From shovel, pan and cradle, to sluice boxes, sluicing and stamping batteries, a variety of mining methods were used in the early days for both alluvial and hard rock mining.
The first lode (deposit of metalliferous ore (gold)) worked at Macraes Flat was probably the Duke of Edinburgh in 1875. Whereas the Golden Point/Round Hill lode system was not discovered until 1889. The Golden Point mine was first opened in 1889 and became the property of the Golden Point Mining Company that went into liquidation.
The Donaldson brothers then bought the claim, water rights and battery when the Golden Point Mining Company went into liquidation and ran this operation as a significant and successful scheelite (tungsten) and gold producer. They sold it to a Christchurch syndicate in 1912. The battery worked until about 1930 and was turned into scrap metal in about 1953.
During its successful 40-year life the operation produced over 15,000 ounces of gold and about 800 tonnes of scheelite.
By 1905 the Golden Point Battery was also in operation on the east side of Deepdell Creek. The Maritana Company built two batteries on the west side, but due to poor grade ore they ceased operation in 1906. The later Maritana Battery was located on the same site as the existing battery. It lay idle until 1911 when it was used to mine scheelite ore. The Callery brothers began using the Maritana Battery about 1912, taking it over in the late 1920s and forming the Round Hill Mining Company in 1932, by 1934 most of the machinery had been replaced.

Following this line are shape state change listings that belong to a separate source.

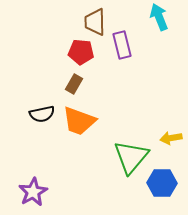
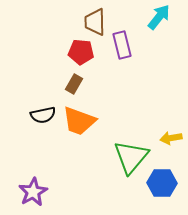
cyan arrow: rotated 60 degrees clockwise
black semicircle: moved 1 px right, 1 px down
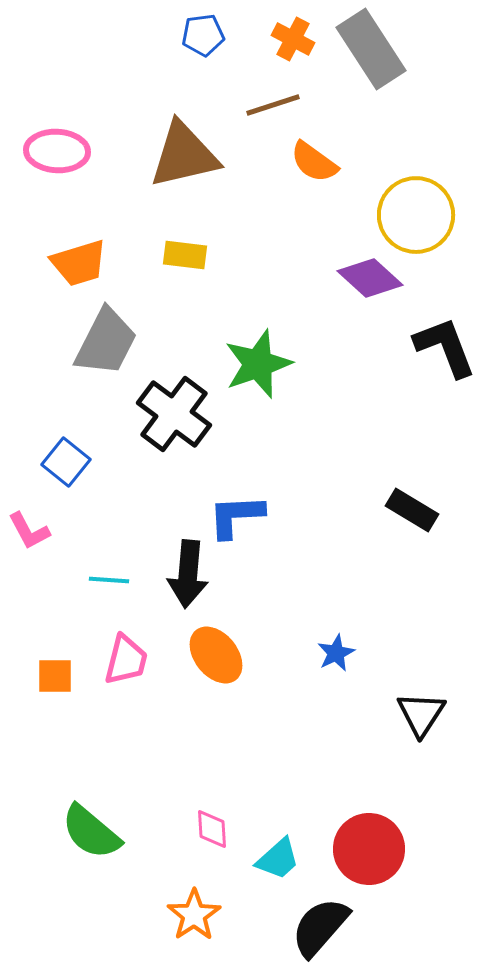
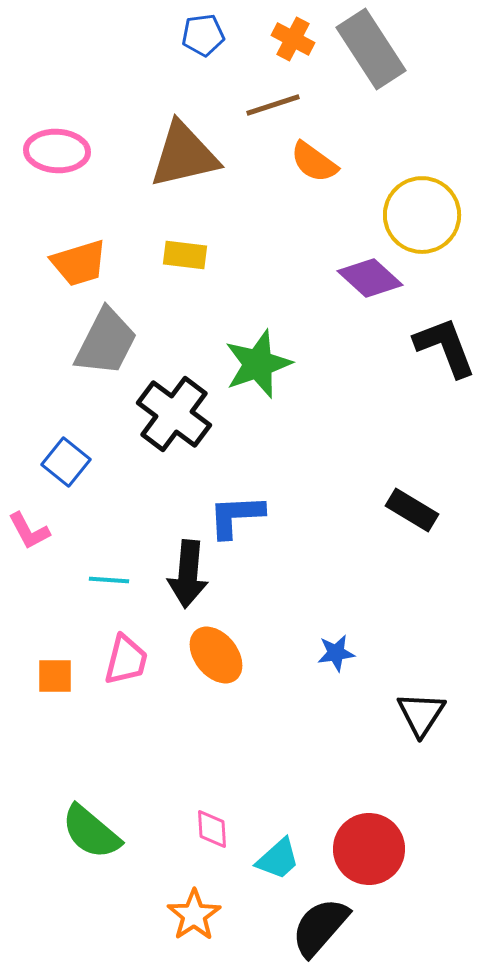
yellow circle: moved 6 px right
blue star: rotated 18 degrees clockwise
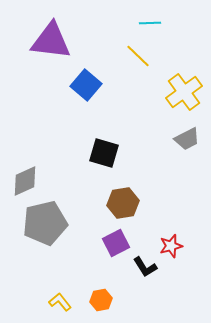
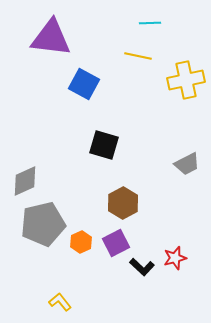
purple triangle: moved 3 px up
yellow line: rotated 32 degrees counterclockwise
blue square: moved 2 px left, 1 px up; rotated 12 degrees counterclockwise
yellow cross: moved 2 px right, 12 px up; rotated 24 degrees clockwise
gray trapezoid: moved 25 px down
black square: moved 8 px up
brown hexagon: rotated 20 degrees counterclockwise
gray pentagon: moved 2 px left, 1 px down
red star: moved 4 px right, 12 px down
black L-shape: moved 3 px left; rotated 15 degrees counterclockwise
orange hexagon: moved 20 px left, 58 px up; rotated 15 degrees counterclockwise
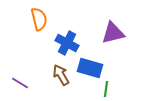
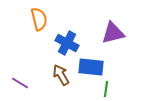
blue rectangle: moved 1 px right, 1 px up; rotated 10 degrees counterclockwise
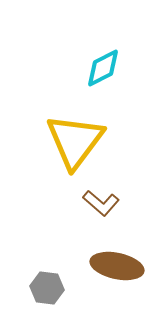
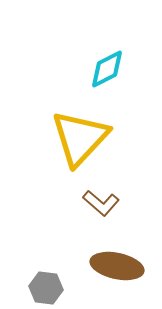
cyan diamond: moved 4 px right, 1 px down
yellow triangle: moved 5 px right, 3 px up; rotated 6 degrees clockwise
gray hexagon: moved 1 px left
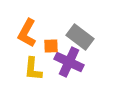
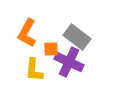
gray rectangle: moved 3 px left
orange square: moved 3 px down
yellow L-shape: moved 1 px right, 1 px down
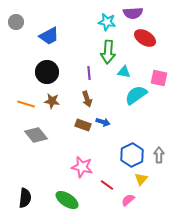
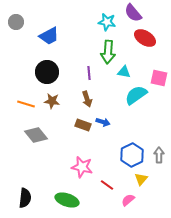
purple semicircle: rotated 54 degrees clockwise
green ellipse: rotated 15 degrees counterclockwise
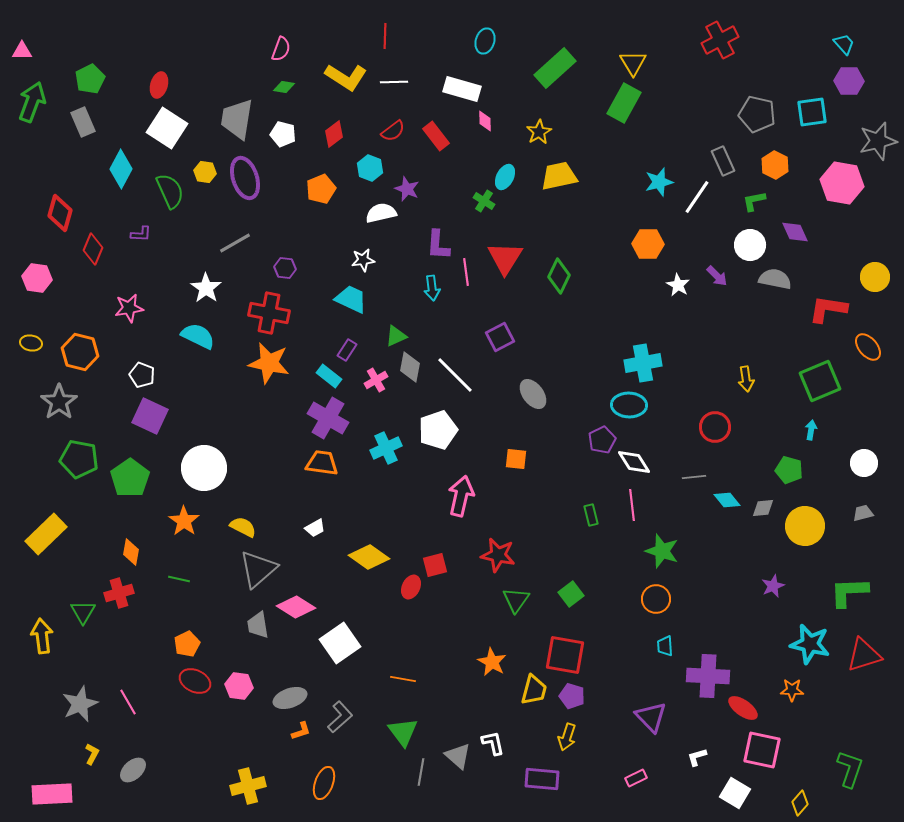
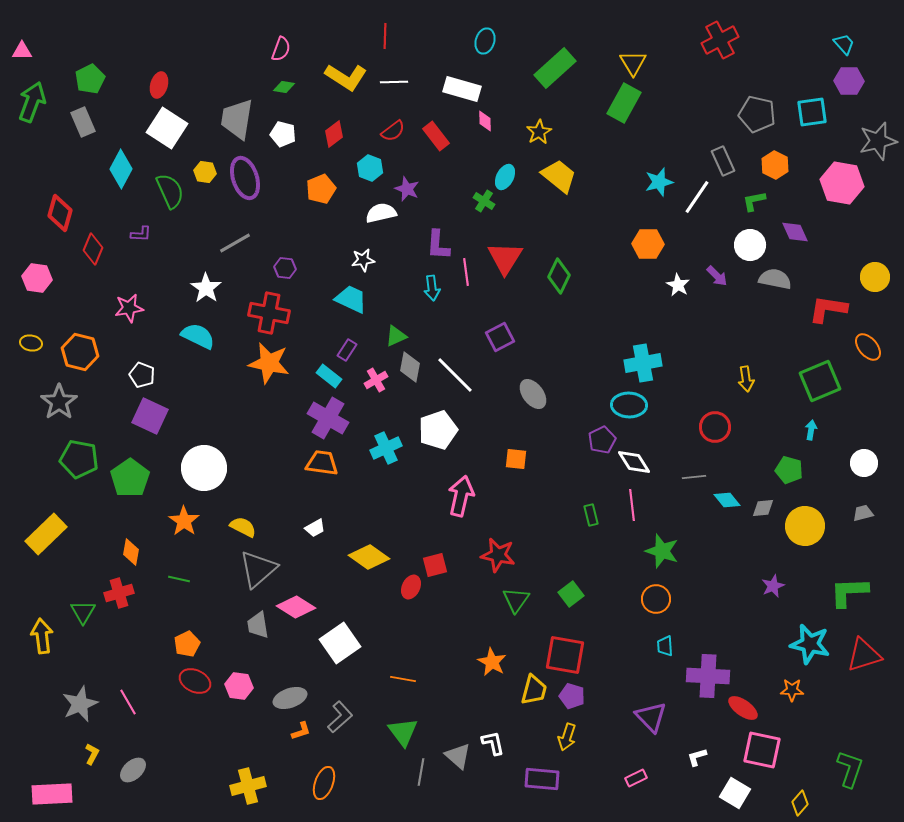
yellow trapezoid at (559, 176): rotated 51 degrees clockwise
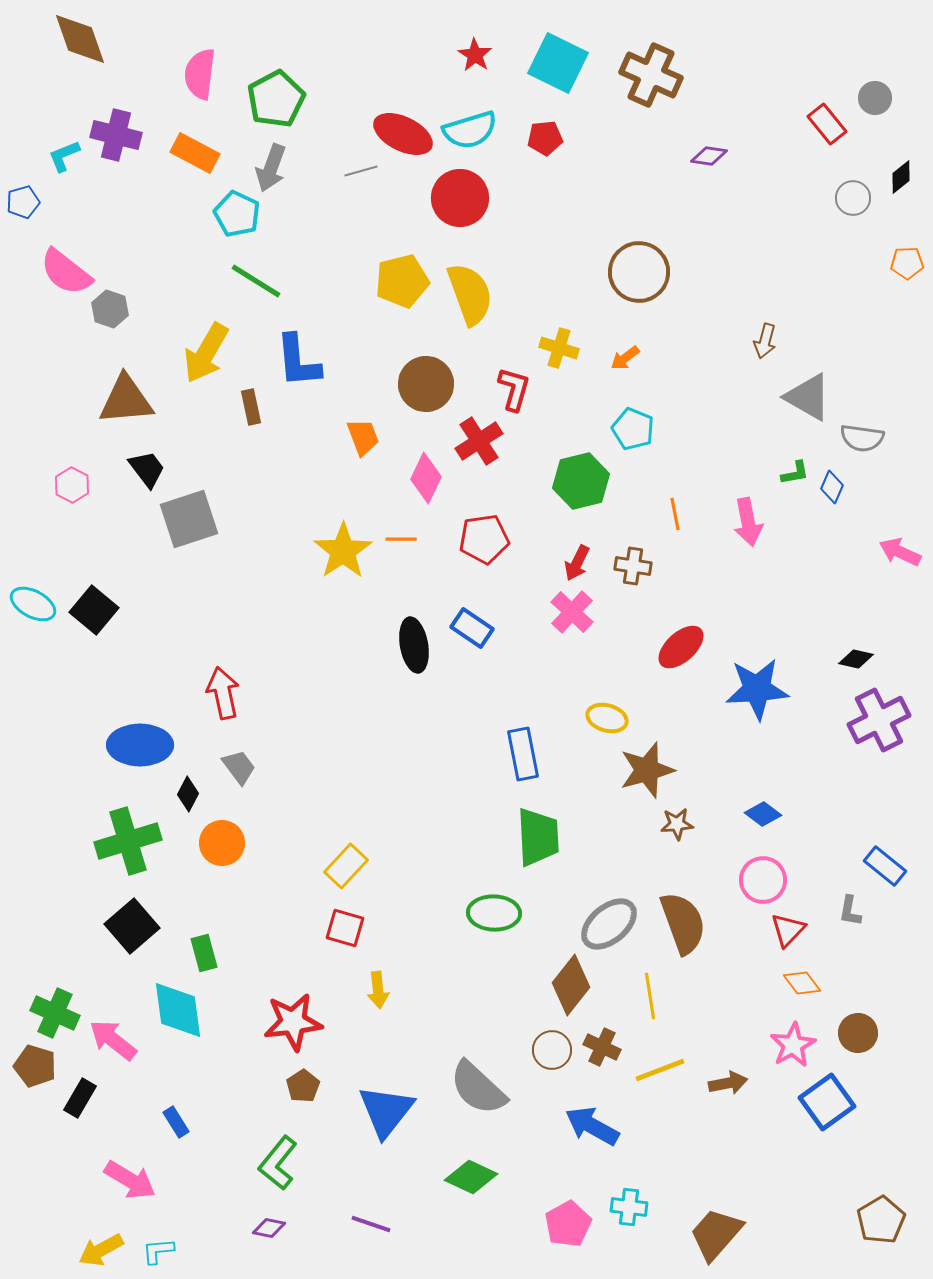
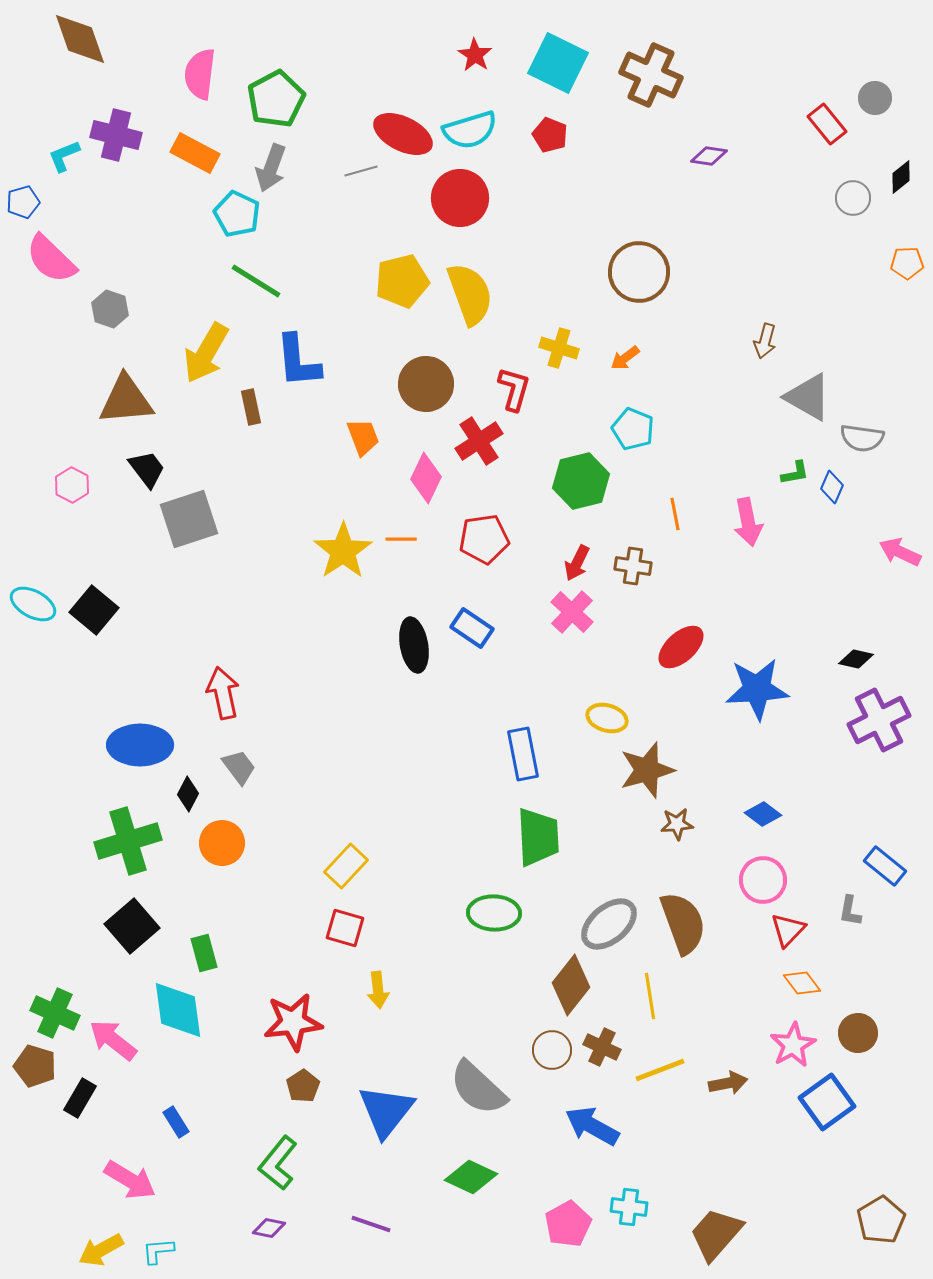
red pentagon at (545, 138): moved 5 px right, 3 px up; rotated 28 degrees clockwise
pink semicircle at (66, 272): moved 15 px left, 13 px up; rotated 6 degrees clockwise
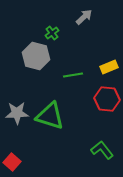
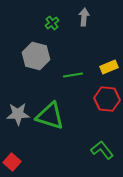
gray arrow: rotated 42 degrees counterclockwise
green cross: moved 10 px up
gray star: moved 1 px right, 1 px down
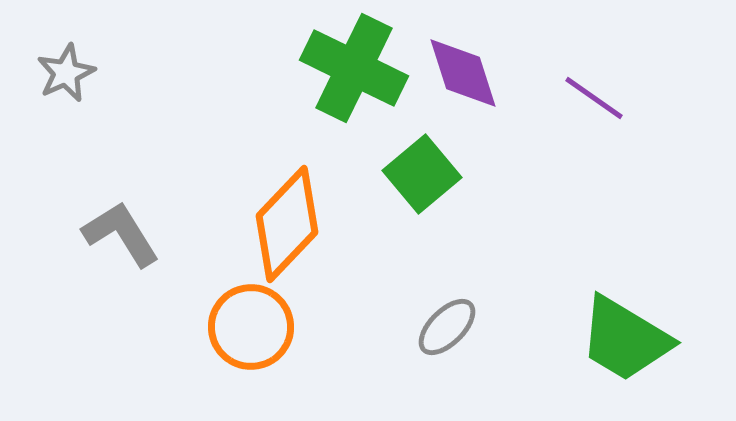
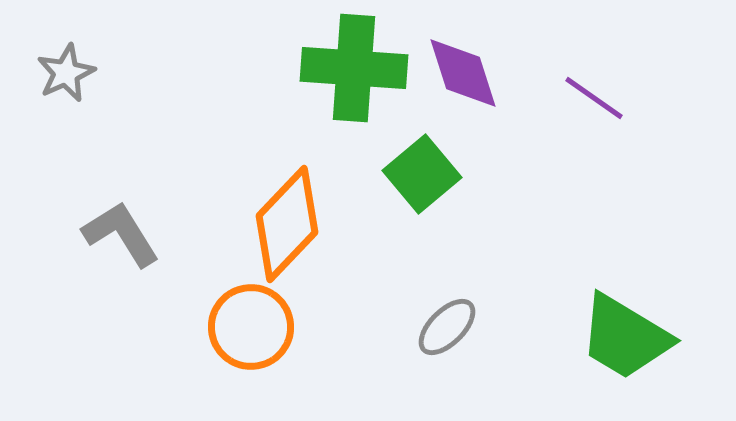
green cross: rotated 22 degrees counterclockwise
green trapezoid: moved 2 px up
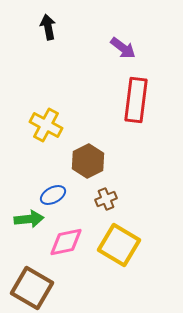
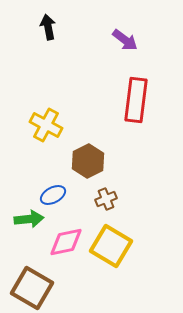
purple arrow: moved 2 px right, 8 px up
yellow square: moved 8 px left, 1 px down
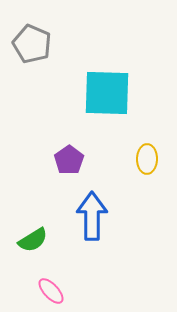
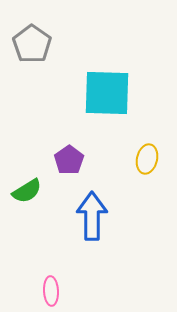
gray pentagon: rotated 12 degrees clockwise
yellow ellipse: rotated 12 degrees clockwise
green semicircle: moved 6 px left, 49 px up
pink ellipse: rotated 40 degrees clockwise
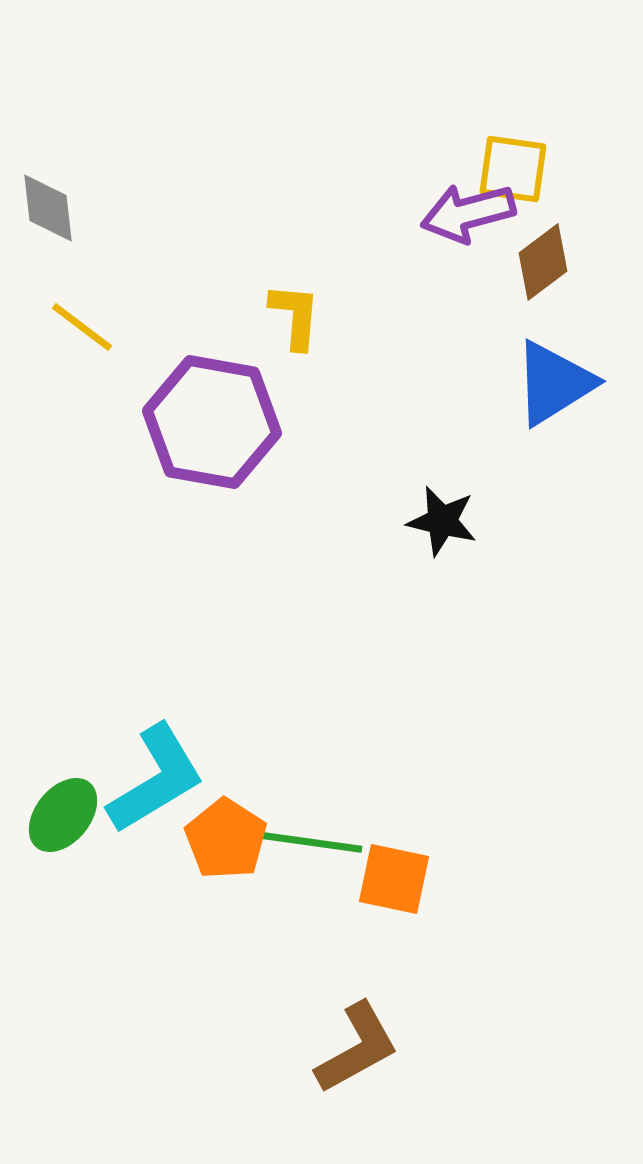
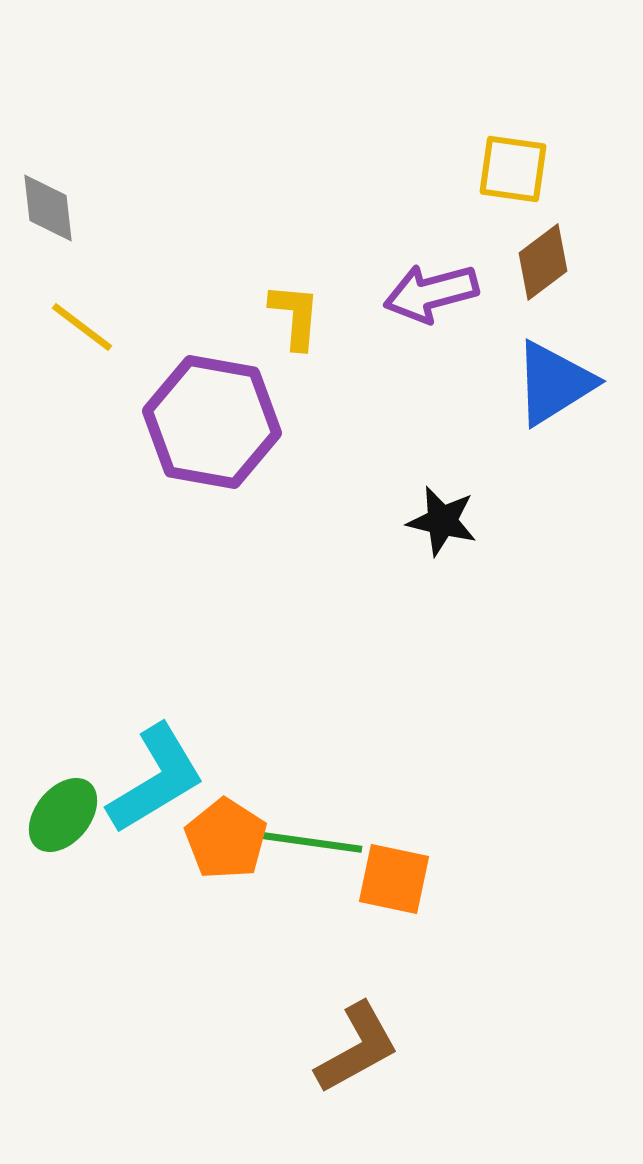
purple arrow: moved 37 px left, 80 px down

Areas continued to be mined after 1939 as tungsten was in demand during the Second World War but gold prices were sharply reduced during this time. The scale of operations at these times were much smaller.
You can still explore the remains of those days at the Golden Point Historical reserve run by the Department of Conservation - seeing the only complete stamper battery to survive on site and still in working order, set against our present-day operations. While the Donaldson brothers' first battery is now marked only by concrete foundations and stone-walling, Callery's wooden house is still in good order; two mudbrick dwellings and their associated outhouses occupy terraces a short distance along the road; and the concrete foundations and fallen brick chimney of another building sit among the tailings on the valley floor.
Lodes were worked for either scheelite or gold depending on the price at the time. This was because the fine grinding required to liberate the gold resulted in a poor recovery of scheelite. From 1890 to 1933, it produced an estimated 13,000 ounces of gold and 800 tons of scheelite (Williamson, 1939). The names of these mines that were worked in the past have formed the naming of various open pits throughout the lifetime of Macraes including Coronation, Deepdell, Golden Point, Round Hill, Innes, Mills, Ounce and Golden Bar to name a few.
In addition to mining operations, large parts of the area have been used as pastoral blocks since the 1850s. Farmers and graziers have been in the South Island of New Zealand since European settlement, with some families in Macraes having worked the same land for five generations.